In Q2 2011, annualized ROEs were 9.8%. From 2006 to mid 2011, ROEs averaged 9.7%. I measured this by using CAGR on book/share, the best true measure of long term ROEs in my opinion. You really have to ignore management’s “Operating EPS” and even have to be careful with GAAP EPS. The reason for such low ROEs? Low interest rates worldwide and wider credit spreads that impacted results in 2008-2009. This business benefits from accounting that obscures its true returns.

What you are buying

Given that book value is $12BB, and that they have $93BB in cash and investments, you are really buying a zero cost interest bank that is around 6.75x leveraged. Leverage is actually reasonable, but unfortunately they have chosen to invest in the wrong spots worldwide. Paying a big premium to book seems like a bad idea. Paying a reasonable price to book could make this a homerun. I would personally really load the boat at $25. It’s a solid franchise, and really in a low default world, is a money making machine. The problem is, they own the very securities I deem likely to default or at least will continue to hurt them. Bailout after bailout in Europe only prolongs problems with the banking system there. Do you really want to get in front of this?

Final notes

I am not an insurance guy. I struggled to make sense out of the statutory filings. Feel free to add color or insight if you have this kind of expertise. Also, if you are a US investor, then understand that 75% of their portfolio and their business is denominated in yen. If Japan’s currency ever breaks down, then the hit to AFL would be painful. Their biggest portfolio position is in JGBs, Japanese Government Bonds. Not a lot to like there, yields are tiny, Japan's Debt/GDP is the highest in the world, and their population is aging as well as actually declining. Structurally there isn’t much hope for Japan long term, yields there eventually will go up, perhaps by a lot.
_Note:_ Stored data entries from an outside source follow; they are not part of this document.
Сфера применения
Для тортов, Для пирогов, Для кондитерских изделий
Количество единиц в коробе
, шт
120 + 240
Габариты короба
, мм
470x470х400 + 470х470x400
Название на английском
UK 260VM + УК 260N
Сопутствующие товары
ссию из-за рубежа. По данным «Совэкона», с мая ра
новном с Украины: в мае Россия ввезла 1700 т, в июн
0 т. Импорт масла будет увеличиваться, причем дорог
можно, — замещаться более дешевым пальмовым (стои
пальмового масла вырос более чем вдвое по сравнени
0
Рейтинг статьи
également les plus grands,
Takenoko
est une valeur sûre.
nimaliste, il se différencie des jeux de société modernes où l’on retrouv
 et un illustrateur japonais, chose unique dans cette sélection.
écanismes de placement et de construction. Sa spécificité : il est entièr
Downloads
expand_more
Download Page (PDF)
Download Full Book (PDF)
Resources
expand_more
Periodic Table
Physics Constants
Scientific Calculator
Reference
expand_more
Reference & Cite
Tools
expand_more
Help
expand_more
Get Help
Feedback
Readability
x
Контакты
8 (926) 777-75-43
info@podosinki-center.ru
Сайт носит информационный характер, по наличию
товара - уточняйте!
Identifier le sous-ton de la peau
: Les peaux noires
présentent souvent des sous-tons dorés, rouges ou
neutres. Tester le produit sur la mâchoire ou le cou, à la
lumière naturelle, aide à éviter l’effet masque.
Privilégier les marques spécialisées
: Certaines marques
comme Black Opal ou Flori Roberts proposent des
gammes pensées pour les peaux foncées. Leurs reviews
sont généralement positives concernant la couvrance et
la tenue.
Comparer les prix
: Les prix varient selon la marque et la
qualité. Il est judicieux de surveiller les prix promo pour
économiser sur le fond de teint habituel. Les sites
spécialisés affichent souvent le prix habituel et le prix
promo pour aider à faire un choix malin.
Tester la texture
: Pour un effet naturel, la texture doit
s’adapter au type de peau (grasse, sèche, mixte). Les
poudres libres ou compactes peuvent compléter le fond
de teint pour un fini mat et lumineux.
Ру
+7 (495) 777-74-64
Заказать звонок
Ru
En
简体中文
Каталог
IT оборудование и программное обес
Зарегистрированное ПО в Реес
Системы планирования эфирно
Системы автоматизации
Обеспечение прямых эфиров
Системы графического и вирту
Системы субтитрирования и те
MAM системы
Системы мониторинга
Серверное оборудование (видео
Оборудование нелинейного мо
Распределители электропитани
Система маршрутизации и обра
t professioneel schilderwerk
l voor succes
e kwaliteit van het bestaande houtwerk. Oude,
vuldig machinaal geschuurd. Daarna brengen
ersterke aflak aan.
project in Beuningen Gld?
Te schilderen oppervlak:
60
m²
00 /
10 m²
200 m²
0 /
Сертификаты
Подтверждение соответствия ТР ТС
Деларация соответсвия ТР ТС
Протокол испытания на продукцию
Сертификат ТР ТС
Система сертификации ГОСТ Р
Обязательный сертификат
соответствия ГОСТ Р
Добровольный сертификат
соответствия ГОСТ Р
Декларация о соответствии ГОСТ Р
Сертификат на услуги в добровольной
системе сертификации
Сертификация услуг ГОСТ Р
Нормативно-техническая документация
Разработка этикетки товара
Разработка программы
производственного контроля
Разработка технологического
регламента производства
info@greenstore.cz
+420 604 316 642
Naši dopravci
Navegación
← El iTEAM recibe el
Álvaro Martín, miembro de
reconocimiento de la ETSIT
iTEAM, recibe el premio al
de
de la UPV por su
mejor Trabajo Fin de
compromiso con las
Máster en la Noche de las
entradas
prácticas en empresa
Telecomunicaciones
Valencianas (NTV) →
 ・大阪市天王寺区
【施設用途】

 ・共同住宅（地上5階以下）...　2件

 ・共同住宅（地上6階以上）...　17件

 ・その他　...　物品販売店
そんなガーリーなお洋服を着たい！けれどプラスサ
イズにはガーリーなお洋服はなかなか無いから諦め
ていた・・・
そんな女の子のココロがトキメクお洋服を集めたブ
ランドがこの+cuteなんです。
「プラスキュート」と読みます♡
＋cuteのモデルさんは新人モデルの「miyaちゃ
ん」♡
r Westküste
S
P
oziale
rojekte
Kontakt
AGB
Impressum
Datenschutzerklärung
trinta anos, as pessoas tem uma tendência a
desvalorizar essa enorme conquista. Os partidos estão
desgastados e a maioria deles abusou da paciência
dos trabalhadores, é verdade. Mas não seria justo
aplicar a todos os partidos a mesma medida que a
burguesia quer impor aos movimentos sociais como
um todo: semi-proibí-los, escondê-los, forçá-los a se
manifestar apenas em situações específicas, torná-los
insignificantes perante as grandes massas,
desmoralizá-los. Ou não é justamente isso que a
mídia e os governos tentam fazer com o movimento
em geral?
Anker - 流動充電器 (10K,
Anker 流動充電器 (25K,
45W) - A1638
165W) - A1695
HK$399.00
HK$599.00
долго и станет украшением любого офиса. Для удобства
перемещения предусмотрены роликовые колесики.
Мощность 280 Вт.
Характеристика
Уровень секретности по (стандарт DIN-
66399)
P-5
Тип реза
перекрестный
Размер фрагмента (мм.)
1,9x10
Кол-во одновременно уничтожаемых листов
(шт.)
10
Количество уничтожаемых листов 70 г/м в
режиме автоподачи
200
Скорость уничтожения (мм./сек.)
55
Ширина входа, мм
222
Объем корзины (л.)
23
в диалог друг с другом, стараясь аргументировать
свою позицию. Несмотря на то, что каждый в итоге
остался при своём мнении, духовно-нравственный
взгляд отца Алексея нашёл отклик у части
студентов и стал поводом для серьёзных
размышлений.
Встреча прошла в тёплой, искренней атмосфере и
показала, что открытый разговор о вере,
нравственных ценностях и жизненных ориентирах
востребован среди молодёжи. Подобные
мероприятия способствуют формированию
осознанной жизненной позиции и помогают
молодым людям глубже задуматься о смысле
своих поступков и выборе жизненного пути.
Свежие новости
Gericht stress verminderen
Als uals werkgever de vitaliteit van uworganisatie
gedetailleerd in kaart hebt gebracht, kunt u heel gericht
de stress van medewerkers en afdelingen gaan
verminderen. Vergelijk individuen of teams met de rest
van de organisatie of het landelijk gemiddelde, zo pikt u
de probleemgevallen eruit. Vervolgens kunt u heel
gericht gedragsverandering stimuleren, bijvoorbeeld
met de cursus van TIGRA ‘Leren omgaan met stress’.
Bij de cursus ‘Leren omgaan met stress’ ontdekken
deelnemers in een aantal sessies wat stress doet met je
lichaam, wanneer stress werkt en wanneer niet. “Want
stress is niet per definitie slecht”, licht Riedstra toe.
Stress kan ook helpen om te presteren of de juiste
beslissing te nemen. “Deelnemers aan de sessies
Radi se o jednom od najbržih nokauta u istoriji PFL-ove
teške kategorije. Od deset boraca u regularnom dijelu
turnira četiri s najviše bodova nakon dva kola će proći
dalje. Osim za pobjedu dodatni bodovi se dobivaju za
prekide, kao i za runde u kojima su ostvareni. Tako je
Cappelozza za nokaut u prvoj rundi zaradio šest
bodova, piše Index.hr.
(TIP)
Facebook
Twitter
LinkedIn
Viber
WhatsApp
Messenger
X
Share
I would conclude by saying I am a better buyer today, gun to my head. But you might get a chance to buy this for cheaper later, the trend is definitely down. Look for news of a fiscally unified Europe perhaps to save the stock. I wouldn't buy this for the dividend yield alone though, as there's way too much macro risk for 3.3%.

Disclosure: I have no positions in any stocks mentioned, but may initiate a long position in AFL over the next 72 hours.